# new expanded aviary



## stowellka (Jun 12, 2010)

finished my expansion! it's 8'x6' plenty of room now for my pair of lahores, maybe room for another kind of pair?!?!


----------



## spirit wings (Mar 29, 2008)

That is absolutly fantabulouse!!!  two more pairs could be fine in that... great job..love it.


----------



## horseart4u (Jun 16, 2011)

where is the loft part? any nest boxes? all i see is a cage.. it does look nice tho


----------



## stowellka (Jun 12, 2010)

thanks, may not be exactly level  but close ,not bad for a two day project? pigeons seem happy to be able to fly around a bit more too!


----------



## stowellka (Jun 12, 2010)

as you can see i live in southern ca. so a fully enclosed loft isn't needed, but nest boxes will be at each end near the peak of the roof also i closed off the upper portion at the ends to break any hard wind we might get, remember if anything heat is the issue here, also it is under a tree so it's pretty much all shade in the summer, basically summer here 10 mo. out of the yr anyway!!!!!!!


----------



## horseart4u (Jun 16, 2011)

if you put the nest boxes up near the peaks will you be able to look straight in them with out having to use a stool or bucket to clean them out? and what about heavey rains, the sides are all wire no protection from that but the roof. it is a very nice set up and know about heat i live in ocala florida and it gets hot here too  keep us posted on when you add the nest boxes..


----------



## NayNay (Mar 16, 2011)

Stowellka lives in San Diego- they have perfect weather- pretty much sunny every day, and if you are close enough to the coast it never gets too hot. So, I doubt that torrential rain will be a problem.
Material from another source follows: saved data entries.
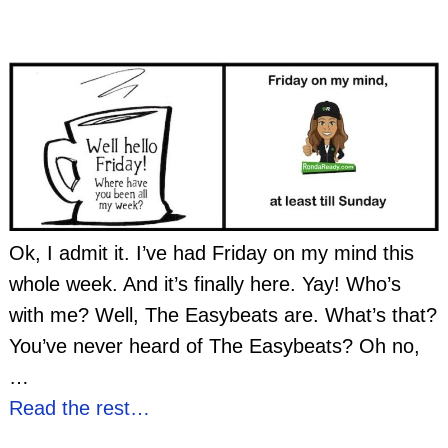
Ok, I admit it. I’ve had Friday on my mind this
whole week. And it’s finally here. Yay! Who’s
with me? Well, The Easybeats are. What’s that?
You’ve never heard of The Easybeats? Oh no,
…
Read the rest…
Nice setup- your birds must love it!


----------



## horseart4u (Jun 16, 2011)

ok just making sure  because we get some HEAVEY rains here and i am not near any water. i am as midland as you can get...


----------



## thepigeonkey (Oct 12, 2011)

Nice new Avairy! Your birds will sure be happy in there. Wish we could say here in chch that rain was not an issue, Its bucketing down today and we are in Spring.


----------



## Jay3 (May 4, 2008)

Wow, that's great! Bet the birds are loving it.


----------



## APF_LOFT (Aug 9, 2010)

whoa! huge space for 2 bird.


----------



## stowellka (Jun 12, 2010)

Thanks for the comments! I wanted a bigger space because I wanted them to be able to fly around bit ,I can,t let them out . Also lahores are big birds!!!


----------



## brentjohnf (Sep 8, 2008)

I LIKE THIS SET UP, 

I CAN SEE SOME NEST BOXS UP TOP OF THE 2X4 JOIST

A WOOD LADDER TO CHECK OUT THE NEST...


----------



## sreeshs (Aug 16, 2009)

Wonderful


----------



## Boo800800 (Nov 21, 2010)

Lucky birds. I am sure they will love all that room.


----------



## PigeonVilla (Dec 8, 2010)

Looks great but I would still close off as corner myself as per the wind chill factor but thats just me .


----------



## JT (Mar 25, 2009)

Congrats! Nicely built


----------



## Jay3 (May 4, 2008)

PigeonVilla said:


> Looks great but I would still close off as corner myself as per the wind chill factor but thats just me .



I agree.


----------



## SnRadcliffe (Dec 9, 2014)

Love this kinda loft I maybe making this...


----------



## chayi (May 1, 2010)

Wow your birds are in pigeon paradise, nice aviary that's a super penthouse for 2 birds , I know people that there whole loft is 8x6 with 20 or 26 birds.


----------



## LUCKYT (Jan 17, 2009)

Looks great, your in California, I would not change a thing.


----------